Le chiffonnier avait déjà disparu.

— En a-t-on assez ? demanda le gamin. Ou souhaite-t-on la suite au prochain numéro ?

Mais il s’interrompit pour dire avec une expression de sincère regret :

— Tiens ! c’est M. Badoît que j’ai rissolé ! pas possible !

Et il tendit ses deux mains avec empressement pour relever son ancien patron.

M. Badoît, remis sur ses pieds, frotta sans rancune la place meurtrie et dit :

— Tous ces temps-ci, j’aurais donné gros pour te rencontrer, Pistolet, ma vieille. Je n’ai jamais retrouvé d’insecte pareil à toi, malgré tes défauts et ton tempérament dissolu.
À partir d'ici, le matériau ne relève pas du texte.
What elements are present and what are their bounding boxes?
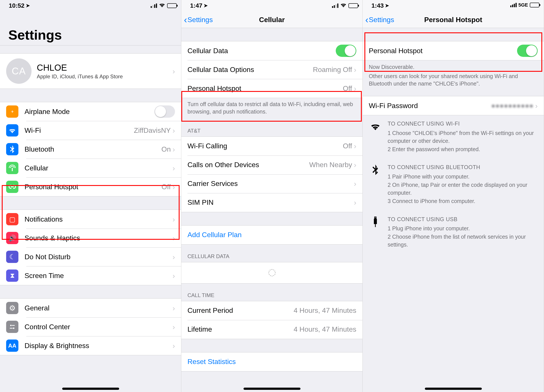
row-sim-pin[interactable]: SIM PIN › (181, 193, 362, 212)
back-button[interactable]: ‹ Settings (365, 15, 394, 24)
text-size-icon: AA (6, 340, 18, 352)
row-cellular[interactable]: Cellular › (0, 159, 181, 177)
row-current-period: Current Period 4 Hours, 47 Minutes (181, 301, 362, 320)
group-footer: Turn off cellular data to restrict all d… (181, 98, 362, 119)
row-personal-hotspot-toggle[interactable]: Personal Hotspot (363, 41, 544, 60)
svg-rect-3 (10, 328, 13, 329)
home-indicator (62, 388, 119, 390)
chevron-right-icon: › (354, 142, 356, 150)
instruction-block: TO CONNECT USING WI-FI1 Choose "CHLOE's … (363, 115, 544, 159)
group-header: CALL TIME (181, 283, 362, 301)
instructions: TO CONNECT USING WI-FI1 Choose "CHLOE's … (363, 115, 544, 254)
status-bar: 1:43 ➤ 5GE (363, 0, 544, 12)
row-detail: Off (343, 84, 352, 92)
status-time-text: 1:43 (372, 2, 384, 9)
hotspot-icon (6, 181, 18, 193)
row-wifi[interactable]: Wi-Fi ZiffDavisNY › (0, 121, 181, 140)
location-icon: ➤ (26, 3, 30, 9)
gear-icon: ⚙︎ (6, 302, 18, 314)
signal-bars-icon (332, 4, 338, 8)
row-screen-time[interactable]: ⧗ Screen Time › (0, 266, 181, 285)
row-sounds[interactable]: 🔊 Sounds & Haptics › (0, 229, 181, 248)
row-label: SIM PIN (188, 198, 354, 207)
signal-bars-icon (151, 4, 157, 8)
back-label: Settings (188, 16, 213, 24)
pane-settings: 10:52 ➤ Settings CA CHLOE Apple ID, iClo… (0, 0, 181, 392)
row-label: Display & Brightness (24, 342, 172, 350)
row-loading (181, 262, 362, 283)
page-title: Settings (0, 12, 181, 46)
moon-icon: ☾ (6, 251, 18, 263)
row-detail: 4 Hours, 47 Minutes (294, 306, 356, 315)
row-label: Control Center (24, 323, 172, 331)
row-label: Carrier Services (188, 180, 354, 188)
row-carrier-services[interactable]: Carrier Services › (181, 174, 362, 193)
wifi-icon (159, 2, 165, 9)
row-add-cellular-plan[interactable]: Add Cellular Plan (181, 225, 362, 244)
hourglass-icon: ⧗ (6, 270, 18, 282)
row-display[interactable]: AA Display & Brightness › (0, 336, 181, 355)
chevron-right-icon: › (354, 179, 356, 188)
row-airplane-mode[interactable]: ✈︎ Airplane Mode (0, 102, 181, 121)
row-wifi-calling[interactable]: Wi-Fi Calling Off › (181, 137, 362, 156)
row-dnd[interactable]: ☾ Do Not Disturb › (0, 248, 181, 266)
wifi-settings-icon (6, 124, 18, 137)
svg-rect-5 (375, 217, 375, 218)
status-time: 10:52 ➤ (9, 2, 30, 9)
group-header: CELLULAR DATA (181, 245, 362, 262)
battery-icon (349, 3, 358, 8)
row-control-center[interactable]: Control Center › (0, 317, 181, 336)
row-personal-hotspot[interactable]: Personal Hotspot Off › (0, 177, 181, 196)
row-label: Calls on Other Devices (188, 161, 309, 169)
row-detail: 4 Hours, 47 Minutes (294, 325, 356, 333)
svg-rect-4 (374, 217, 377, 219)
personal-hotspot-toggle[interactable] (517, 45, 538, 57)
nav-bar: ‹ Settings Cellular (181, 12, 362, 28)
chevron-right-icon: › (172, 126, 175, 135)
instruction-text: TO CONNECT USING USB1 Plug iPhone into y… (388, 215, 538, 249)
svg-rect-7 (374, 219, 377, 224)
row-calls-other-devices[interactable]: Calls on Other Devices When Nearby › (181, 156, 362, 174)
row-label: Do Not Disturb (24, 253, 172, 261)
airplane-icon: ✈︎ (6, 105, 18, 118)
signal-bars-icon (510, 3, 517, 7)
cellular-data-toggle[interactable] (336, 45, 356, 57)
chevron-right-icon: › (172, 323, 175, 331)
profile-name: CHLOE (37, 63, 172, 73)
chevron-right-icon: › (172, 145, 175, 154)
battery-icon (167, 3, 177, 8)
row-detail: Roaming Off (313, 66, 352, 74)
chevron-right-icon: › (354, 198, 356, 207)
instruction-block: TO CONNECT USING USB1 Plug iPhone into y… (363, 211, 544, 254)
row-notifications[interactable]: ▢ Notifications › (0, 210, 181, 229)
instruction-line: 2 Choose iPhone from the list of network… (388, 233, 538, 249)
row-wifi-password[interactable]: Wi-Fi Password ●●●●●●●●●● › (363, 96, 544, 115)
chevron-left-icon: ‹ (365, 15, 368, 24)
row-reset-statistics[interactable]: Reset Statistics (181, 352, 362, 371)
group-header: AT&T (181, 119, 362, 137)
back-button[interactable]: ‹ Settings (184, 15, 213, 24)
row-label: General (24, 304, 172, 312)
svg-point-2 (13, 328, 14, 329)
row-bluetooth[interactable]: Bluetooth On › (0, 140, 181, 159)
back-label: Settings (369, 16, 394, 24)
row-label: Cellular Data (188, 47, 336, 55)
row-label: Sounds & Haptics (24, 234, 172, 242)
row-cellular-personal-hotspot[interactable]: Personal Hotspot Off › (181, 79, 362, 98)
row-label: Cellular Data Options (188, 66, 313, 74)
row-general[interactable]: ⚙︎ General › (0, 299, 181, 317)
row-cellular-data[interactable]: Cellular Data (181, 41, 362, 60)
instruction-line: 1 Pair iPhone with your computer. (388, 173, 538, 180)
row-cellular-data-options[interactable]: Cellular Data Options Roaming Off › (181, 60, 362, 79)
discoverable-subtitle: Other users can look for your shared net… (369, 73, 538, 87)
airplane-mode-toggle[interactable] (154, 105, 175, 118)
instruction-text: TO CONNECT USING BLUETOOTH1 Pair iPhone … (388, 163, 538, 205)
home-indicator (243, 388, 301, 390)
status-bar: 10:52 ➤ (0, 0, 181, 12)
profile-cell[interactable]: CA CHLOE Apple ID, iCloud, iTunes & App … (0, 54, 181, 89)
instruction-block: TO CONNECT USING BLUETOOTH1 Pair iPhone … (363, 159, 544, 211)
home-indicator (425, 388, 482, 390)
row-label: Lifetime (188, 325, 294, 333)
status-bar: 1:47 ➤ (181, 0, 362, 12)
chevron-right-icon: › (172, 183, 175, 191)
Tu n’as pas changé du tout depuis trois ans, sais-tu ?

— Trois ans et quatre mois, patron, repartit Pistolet, qui contemplait son ancien chef avec un sincère plaisir. C’était fin avril, 35, que je fis la fugue en question pour un bon motif de me ranger et d’acquérir une position dans le monde par mon assiduité et mon travail de n’importe quel genre. Vous, je vous trouve encore embelli et gras comme une loche… Ah ! dame, ça me fait quelque chose de vous revoir, par exemple ! Payez à déjeuner, voulez-vous ? J’accepterai sans rancune.

— Et à dîner aussi, Clampin, ma vieille. J’ai besoin de toi.